8. To what is separation often conducive?
(a) Understanding.
(b) Much individuation.
(c) At least some individuation.
(d) No individuation.

9. What does Mill want to see regarding his principles?
(a) How these can be applied within an individual's life.
(b) How these can be rewritten.
(c) How these can be applied within the culture as laws of the government.
(d) How these can affect a community.

10. How does the author take the matter discussed in previous chapters into a deeper discussion?
(a) He delves deeper into the obstacles facing democracies.
(b) He delves deeper into the effects of tyranny.
(c) He delves deeper into the compromising of people in a society.
(d) He delves deeper into the individuality of people within a society.

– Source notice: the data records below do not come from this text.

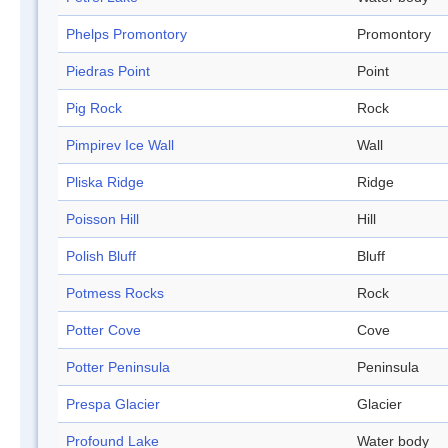
Phelps Promontory
Promontory
Piedras Point
Point
Pig Rock
Rock
Pimpirev Ice Wall
Wall
Pliska Ridge
Ridge
Poisson Hill
Hill
Polish Bluff
Bluff
Potmess Rocks
Rock
Potter Cove
Cove
Potter Peninsula
Peninsula
Prespa Glacier
Glacier
Profound Lake
Water body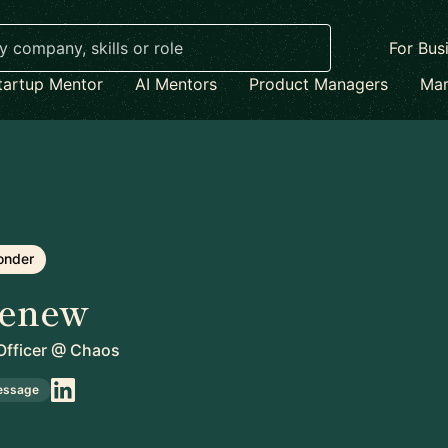
For Bus
tartup Mentor
AI Mentors
Product Managers
Mar
onder
enew
fficer
@
Chaos
essage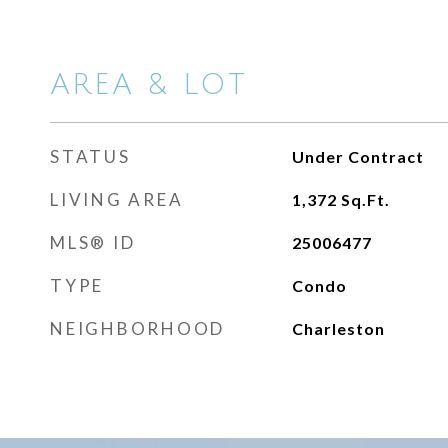
AREA & LOT
STATUS
Under Contract
LIVING AREA
1,372
Sq.Ft.
MLS® ID
25006477
TYPE
Condo
NEIGHBORHOOD
Charleston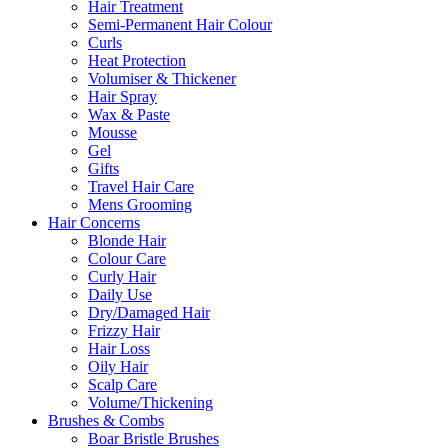
Hair Treatment
Semi-Permanent Hair Colour
Curls
Heat Protection
Volumiser & Thickener
Hair Spray
Wax & Paste
Mousse
Gel
Gifts
Travel Hair Care
Mens Grooming
Hair Concerns
Blonde Hair
Colour Care
Curly Hair
Daily Use
Dry/Damaged Hair
Frizzy Hair
Hair Loss
Oily Hair
Scalp Care
Volume/Thickening
Brushes & Combs
Boar Bristle Brushes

11. What does the author believe regarding medicines?
(a) They should never be used.
(b) They are very dangerous.
(c) Under certain circumstances they may be warranted.
(d) They are useless.

12. Should there be choice among competing goods and services?
(a) Some.
(b) Very little.
(c) No.
(d) Yes.

13. What is of great concern to the philosopher, regarding human nature and character of individuality?
(a) Finding out how to deal with opposing views.
(b) Finding their proper place and balance within the society.
(c) Finding out one's own beliefs.
(d) Finding out how extreme one's behavior can be and be accepted in society.

14. What does Mill do regarding trade?
(a) He ignores it.
(b) He discusses it.
(c) He complains about it.
(d) He suggests it.

15. What does the author give the reader regarding this issue?
(a) A few opinions.
(b) A few responses.
(c) A few questions.
(d) A few examples.

Short Answer Questions

1. Who does the author believe can be a very real problem?

2. Which goods or services stay on the market?

3. What the author implies exists are often directed to whom?

4. The desire that Humboldt put forth for humanity and the method of exploration that he suggests combined with whose systematic thinking and exploration of ideas all tend to assist the process of thought towards arrival at the whole truth of life and of the reality for people?

5. What does the author mean by state?